The farm lobby's main concern is with the agricultural subsidies in the farm bill. But it also opposes the food-stamp divorce performed by the House. This is partly a matter of political necessity. Just 35 of the 435 congressional districts have agriculture as their dominant industry. "In our opinion, if you separate the two, you would no longer have a farm bill," Bob Stallman, the president of the Farm Bureau, told me. Farmers have another interest in continued food-stamp funding. The SNAP payments constitute another massive subsidy to food producers, giving consumers the money to buy their products. "Food stamps have become a large part of the demand for the food that we raise as farmers," Don Villwock, the white-mustached president of the Indiana Farm Bureau, told me. "When you have one in five Americans on food assistance, that's 20 percent of the demand for food in this country."
In favoring a farm bill that combines agriculture supports with food stamps, the farm lobby parts ways with the GOP's ideological right wing, and sides with the Obama Administration, which has disappointed environmentalists by not aggressively seeking farm-policy reforms. (The agribusiness sector spent $112 million lobbying Congress in 2013, according to the Center for Responsive Politics—more than the defense industry. The Farm Bureau alone employs 52 Washington lobbyists.)

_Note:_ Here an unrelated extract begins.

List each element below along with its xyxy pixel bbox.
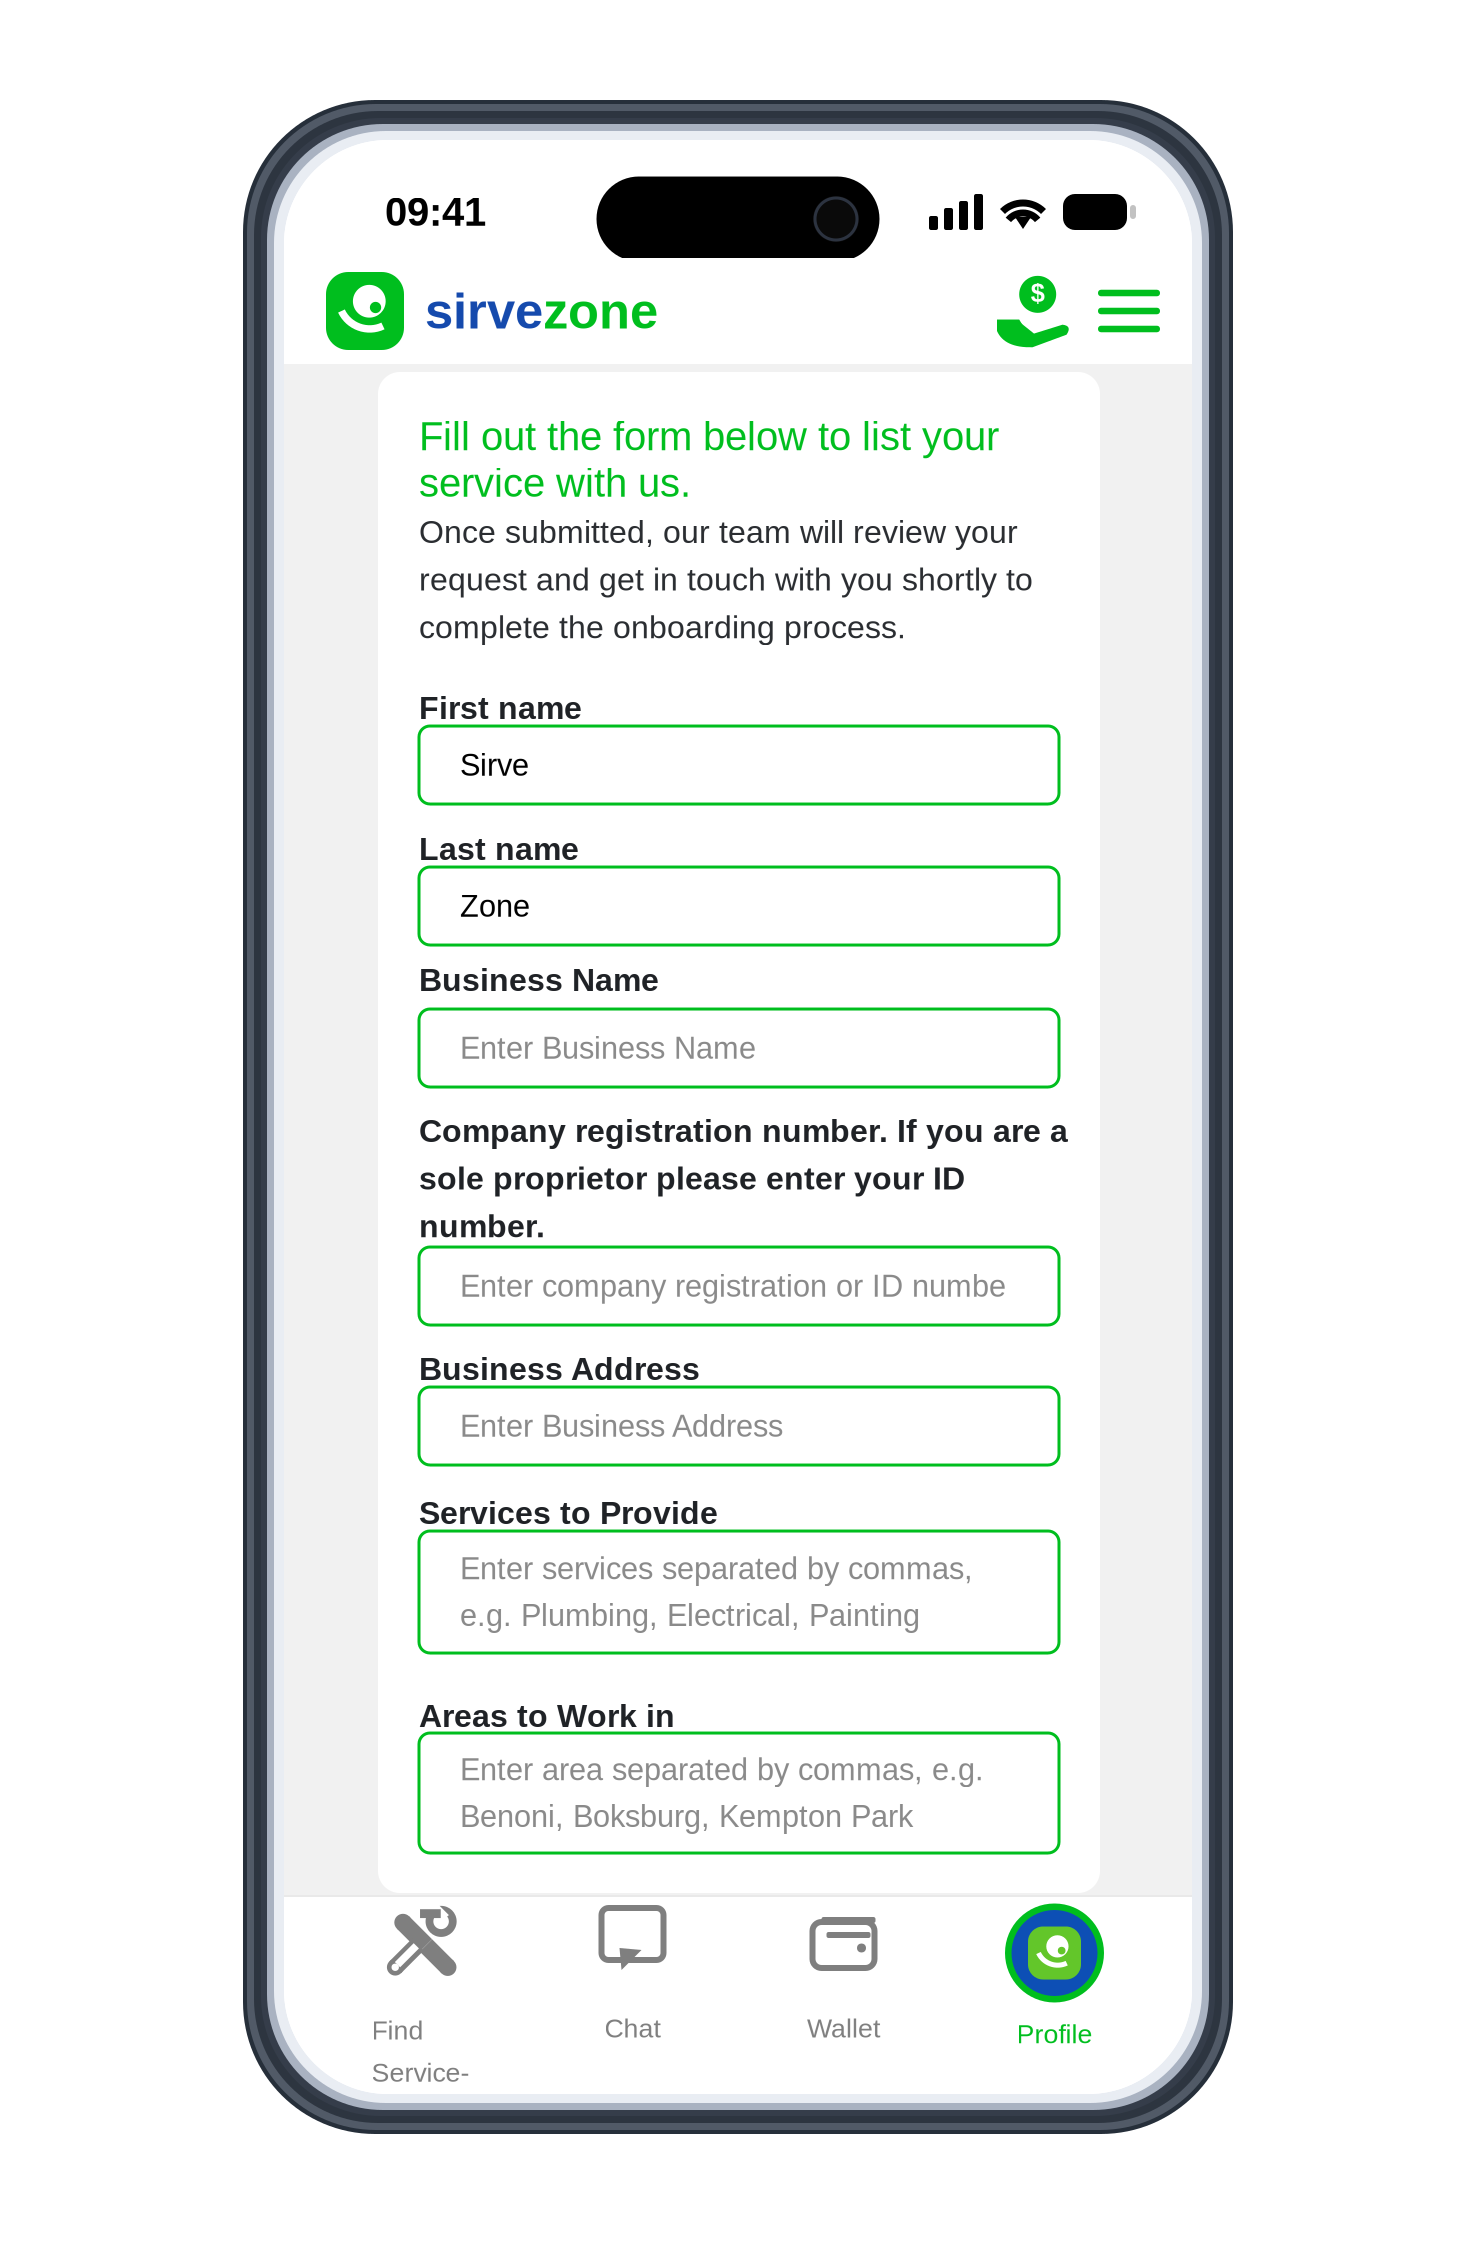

The dynamic is similar when it comes to immigration reform to legalize the millions of illegal workers currently living in the U.S. and create new guest-worker programs. The Heritage Foundation and a hard-right faction in Congress oppose such a policy. But farm leaders paint a grim picture of crops rotting on the vine, and even farmers giving up their land, because of a shortage of workers. In a survey conducted by the California Farm Bureau, 71 percent of tree-fruit growers and nearly 80 percent of raisin and berry growers couldn't find enough pickers.